Man arrested outside Cantor event convicted of trespassing
It took almost a year to the day, but officials in Louisa County have finally settled the case of a man arrested after causing a disturbance before an Eric Cantor campaign event at a local coffee shop.
In case you forgot about Jon Taylor, here is my story from last year.
And below is the raw video from the event (Which is approaching 55,000 views on YouTube)
Today, Judge Timothy K. Sanner convicted Taylor of trespassing and was sentenced to a pretty light $100 fine.
Taylor was convicted in a lower court but he appealed his case to this Circuit Level where the conviction was upheld.
The case brought a degree of interest to Cantor’s 2010 re-election bid which was exceptionally uneventful. At the time Cantor was accused of holding events that were designed only to encourage his supporters. Democrats, like Taylor charged that Cantor was working to keep them away from him, so they couldn’t challenge his positions.
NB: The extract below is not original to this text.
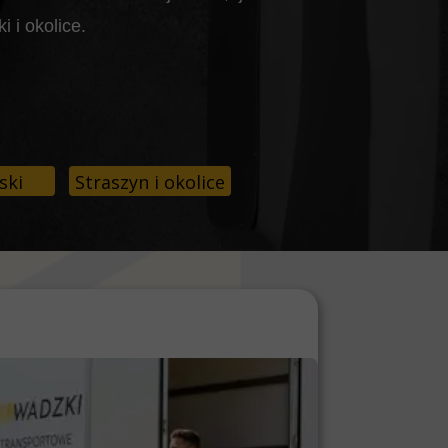
 i okolice.
ski
Straszyn i okolice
Cantor denied that charge in an interview with me the day before the election:
The full release on the Louisa County Circuit Court decision can be found after the jump:
Man Convicted of Trespassing at Cantor Event
-Man to pay fine for his behavior.–
Louisa – Today, Judge Timothy K. Sanner, convicted Jonathan Taylor of trespassing for his actions on the private property of another after being told to leave by the owner. On October 25, 2010, Ray Minter hosted an event for Representative Eric Cantor (R) at his coffee shop. When the owner asked the defendant to leave his shop the defendant refused to leave. Under the law a person must leave the property of another when asked to leave. The defendant was convicted of the offense in the lower trial court on February 2, 2011 but appealed is case to the Circuit Court who granted him a second trial and was again convicted of again following a three hour trial.
On speaking about the conviction Stephen Sharpe, who prosecuted the case, said “the Commonwealth is happy justice was served and that the private property rights of a Louisa business owner were upheld.” The defendant was sentenced to pay a fine of $100.00.